• What you need to do: Whenever a line in the listing contains "aruco", copy that line.

• Excerpted data:
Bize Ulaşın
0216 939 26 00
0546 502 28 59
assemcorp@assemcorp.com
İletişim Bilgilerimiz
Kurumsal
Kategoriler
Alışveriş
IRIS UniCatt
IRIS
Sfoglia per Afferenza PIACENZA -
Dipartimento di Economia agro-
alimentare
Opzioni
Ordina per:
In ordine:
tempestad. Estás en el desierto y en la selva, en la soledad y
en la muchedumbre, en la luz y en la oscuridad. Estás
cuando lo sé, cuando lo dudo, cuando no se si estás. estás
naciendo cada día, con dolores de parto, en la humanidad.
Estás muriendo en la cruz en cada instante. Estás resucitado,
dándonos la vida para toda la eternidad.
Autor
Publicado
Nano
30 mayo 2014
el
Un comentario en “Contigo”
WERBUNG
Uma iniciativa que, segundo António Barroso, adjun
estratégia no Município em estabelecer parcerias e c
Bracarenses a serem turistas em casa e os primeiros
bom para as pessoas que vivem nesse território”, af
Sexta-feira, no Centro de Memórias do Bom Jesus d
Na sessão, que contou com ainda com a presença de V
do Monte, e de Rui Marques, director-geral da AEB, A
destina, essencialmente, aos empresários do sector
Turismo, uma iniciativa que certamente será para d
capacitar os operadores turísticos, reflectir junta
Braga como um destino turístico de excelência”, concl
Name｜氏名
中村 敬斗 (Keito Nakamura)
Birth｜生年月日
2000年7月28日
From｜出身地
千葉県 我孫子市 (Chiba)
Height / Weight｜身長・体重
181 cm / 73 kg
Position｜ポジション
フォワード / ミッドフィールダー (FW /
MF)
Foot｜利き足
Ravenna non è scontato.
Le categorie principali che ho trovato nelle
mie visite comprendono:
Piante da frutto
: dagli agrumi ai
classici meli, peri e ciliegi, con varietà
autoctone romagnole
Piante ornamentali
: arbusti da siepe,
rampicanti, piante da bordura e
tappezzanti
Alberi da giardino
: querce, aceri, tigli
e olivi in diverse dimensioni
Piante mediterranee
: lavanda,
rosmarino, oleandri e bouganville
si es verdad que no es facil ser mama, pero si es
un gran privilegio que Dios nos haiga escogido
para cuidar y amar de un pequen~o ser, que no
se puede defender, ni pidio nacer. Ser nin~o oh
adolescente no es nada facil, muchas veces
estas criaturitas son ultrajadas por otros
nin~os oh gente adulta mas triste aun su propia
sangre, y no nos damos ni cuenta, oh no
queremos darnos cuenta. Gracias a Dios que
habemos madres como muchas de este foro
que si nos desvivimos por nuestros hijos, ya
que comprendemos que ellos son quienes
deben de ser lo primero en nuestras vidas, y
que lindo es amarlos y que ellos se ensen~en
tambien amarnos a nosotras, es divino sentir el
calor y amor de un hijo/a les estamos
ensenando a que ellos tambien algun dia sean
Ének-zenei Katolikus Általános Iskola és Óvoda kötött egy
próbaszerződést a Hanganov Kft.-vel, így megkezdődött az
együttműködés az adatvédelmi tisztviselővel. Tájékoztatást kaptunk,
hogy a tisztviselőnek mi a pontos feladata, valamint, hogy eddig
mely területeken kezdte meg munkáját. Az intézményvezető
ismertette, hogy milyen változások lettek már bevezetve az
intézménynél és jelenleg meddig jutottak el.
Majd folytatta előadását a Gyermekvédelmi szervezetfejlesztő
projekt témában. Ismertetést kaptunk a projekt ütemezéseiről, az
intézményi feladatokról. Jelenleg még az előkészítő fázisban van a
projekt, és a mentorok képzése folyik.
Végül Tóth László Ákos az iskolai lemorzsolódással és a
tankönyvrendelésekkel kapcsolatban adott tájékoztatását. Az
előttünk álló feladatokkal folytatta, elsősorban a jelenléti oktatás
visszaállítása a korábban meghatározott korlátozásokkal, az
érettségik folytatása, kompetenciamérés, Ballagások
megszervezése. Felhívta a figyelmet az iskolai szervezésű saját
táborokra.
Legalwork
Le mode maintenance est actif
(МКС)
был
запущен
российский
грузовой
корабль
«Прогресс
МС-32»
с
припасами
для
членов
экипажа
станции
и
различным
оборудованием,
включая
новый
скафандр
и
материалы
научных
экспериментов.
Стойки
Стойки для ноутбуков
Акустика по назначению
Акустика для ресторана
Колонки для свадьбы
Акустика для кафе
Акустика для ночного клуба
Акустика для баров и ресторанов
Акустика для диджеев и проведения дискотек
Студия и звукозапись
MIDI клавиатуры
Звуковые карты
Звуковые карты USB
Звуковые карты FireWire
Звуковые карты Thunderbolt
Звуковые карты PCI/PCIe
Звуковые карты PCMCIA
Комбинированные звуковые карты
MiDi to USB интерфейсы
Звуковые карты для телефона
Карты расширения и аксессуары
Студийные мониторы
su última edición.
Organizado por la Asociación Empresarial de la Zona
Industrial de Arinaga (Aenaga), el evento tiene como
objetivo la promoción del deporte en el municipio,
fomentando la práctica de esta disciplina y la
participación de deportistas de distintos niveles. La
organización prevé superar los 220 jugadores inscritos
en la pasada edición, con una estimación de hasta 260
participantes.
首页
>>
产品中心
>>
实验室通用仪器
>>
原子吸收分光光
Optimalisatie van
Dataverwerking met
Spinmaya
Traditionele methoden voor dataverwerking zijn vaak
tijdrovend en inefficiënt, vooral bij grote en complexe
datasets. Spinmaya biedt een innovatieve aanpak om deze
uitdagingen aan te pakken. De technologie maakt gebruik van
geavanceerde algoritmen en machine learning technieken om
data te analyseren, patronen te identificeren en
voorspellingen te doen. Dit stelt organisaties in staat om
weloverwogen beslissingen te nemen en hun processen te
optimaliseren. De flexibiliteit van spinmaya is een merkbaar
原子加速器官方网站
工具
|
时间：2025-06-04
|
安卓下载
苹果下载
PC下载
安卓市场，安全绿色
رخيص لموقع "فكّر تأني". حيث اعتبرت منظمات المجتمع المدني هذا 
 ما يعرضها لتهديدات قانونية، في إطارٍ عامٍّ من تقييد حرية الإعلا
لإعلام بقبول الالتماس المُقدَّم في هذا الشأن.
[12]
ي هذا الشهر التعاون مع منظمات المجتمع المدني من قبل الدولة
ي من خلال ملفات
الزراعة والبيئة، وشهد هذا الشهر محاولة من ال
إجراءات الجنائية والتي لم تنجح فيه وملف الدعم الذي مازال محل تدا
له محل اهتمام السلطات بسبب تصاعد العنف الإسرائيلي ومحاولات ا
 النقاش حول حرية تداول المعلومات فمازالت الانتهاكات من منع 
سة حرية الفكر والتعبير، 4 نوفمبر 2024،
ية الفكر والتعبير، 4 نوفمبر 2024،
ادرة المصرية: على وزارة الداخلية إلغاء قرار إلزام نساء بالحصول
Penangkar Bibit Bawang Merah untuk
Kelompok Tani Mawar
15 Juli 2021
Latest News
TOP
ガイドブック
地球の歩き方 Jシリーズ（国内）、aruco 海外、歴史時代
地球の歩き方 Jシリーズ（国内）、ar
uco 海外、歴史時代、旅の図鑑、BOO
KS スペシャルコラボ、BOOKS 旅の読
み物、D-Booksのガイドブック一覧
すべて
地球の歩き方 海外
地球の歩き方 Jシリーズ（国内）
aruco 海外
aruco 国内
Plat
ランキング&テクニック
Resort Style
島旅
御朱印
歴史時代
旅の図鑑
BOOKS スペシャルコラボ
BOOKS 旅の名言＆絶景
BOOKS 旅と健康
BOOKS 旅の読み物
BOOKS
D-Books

• Answer section:
地球の歩き方 Jシリーズ（国内）、aruco 海外、歴史時代
aruco 海外
aruco 国内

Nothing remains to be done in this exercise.